The task:
Reproduce the entries shown below only from the line with "1. Neo-lamarckism 2." down to the line with "permanent posts", keeping both end lines and copying each one exactly.

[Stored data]
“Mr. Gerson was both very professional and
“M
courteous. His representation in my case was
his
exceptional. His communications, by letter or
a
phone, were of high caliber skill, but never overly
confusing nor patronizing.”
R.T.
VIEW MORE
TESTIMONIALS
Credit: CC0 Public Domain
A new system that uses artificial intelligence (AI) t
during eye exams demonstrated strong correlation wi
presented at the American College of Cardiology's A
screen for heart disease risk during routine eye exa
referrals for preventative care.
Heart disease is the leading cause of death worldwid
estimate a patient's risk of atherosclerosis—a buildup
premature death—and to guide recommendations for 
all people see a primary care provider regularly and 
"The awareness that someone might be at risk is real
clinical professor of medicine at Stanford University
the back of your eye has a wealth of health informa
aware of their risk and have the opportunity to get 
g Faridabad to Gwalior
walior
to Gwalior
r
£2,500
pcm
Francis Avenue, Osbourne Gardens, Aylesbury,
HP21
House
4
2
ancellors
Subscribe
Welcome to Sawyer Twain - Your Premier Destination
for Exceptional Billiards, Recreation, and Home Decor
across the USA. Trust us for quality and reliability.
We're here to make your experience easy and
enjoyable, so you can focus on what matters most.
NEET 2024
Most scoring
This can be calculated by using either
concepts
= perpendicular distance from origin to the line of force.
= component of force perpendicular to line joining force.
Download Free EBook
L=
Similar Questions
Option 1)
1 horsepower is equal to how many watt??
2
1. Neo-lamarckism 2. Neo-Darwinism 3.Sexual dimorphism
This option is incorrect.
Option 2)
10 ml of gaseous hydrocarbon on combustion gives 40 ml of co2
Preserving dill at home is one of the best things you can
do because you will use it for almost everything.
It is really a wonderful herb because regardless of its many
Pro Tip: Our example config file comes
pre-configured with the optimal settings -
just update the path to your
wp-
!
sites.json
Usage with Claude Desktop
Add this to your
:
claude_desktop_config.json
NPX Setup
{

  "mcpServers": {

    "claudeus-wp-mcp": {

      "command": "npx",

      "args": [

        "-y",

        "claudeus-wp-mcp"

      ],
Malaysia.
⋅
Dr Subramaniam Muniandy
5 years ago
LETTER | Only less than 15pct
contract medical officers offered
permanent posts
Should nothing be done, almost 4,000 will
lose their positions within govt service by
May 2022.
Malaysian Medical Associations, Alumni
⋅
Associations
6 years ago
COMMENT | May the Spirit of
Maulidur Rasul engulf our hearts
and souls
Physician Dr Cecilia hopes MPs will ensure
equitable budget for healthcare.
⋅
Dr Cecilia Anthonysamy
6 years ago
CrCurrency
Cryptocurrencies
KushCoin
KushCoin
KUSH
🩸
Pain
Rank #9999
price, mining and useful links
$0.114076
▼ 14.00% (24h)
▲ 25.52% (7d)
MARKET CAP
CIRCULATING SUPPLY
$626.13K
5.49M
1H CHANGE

Result for this exercise:
1. Neo-lamarckism 2. Neo-Darwinism 3.Sexual dimorphism
This option is incorrect.
Option 2)
10 ml of gaseous hydrocarbon on combustion gives 40 ml of co2
Preserving dill at home is one of the best things you can
do because you will use it for almost everything.
It is really a wonderful herb because regardless of its many
Pro Tip: Our example config file comes
pre-configured with the optimal settings -
just update the path to your
wp-
!
sites.json
Usage with Claude Desktop
Add this to your
:
claude_desktop_config.json
NPX Setup
{

  "mcpServers": {

    "claudeus-wp-mcp": {

      "command": "npx",

      "args": [

        "-y",

        "claudeus-wp-mcp"

      ],
Malaysia.
⋅
Dr Subramaniam Muniandy
5 years ago
LETTER | Only less than 15pct
contract medical officers offered
permanent posts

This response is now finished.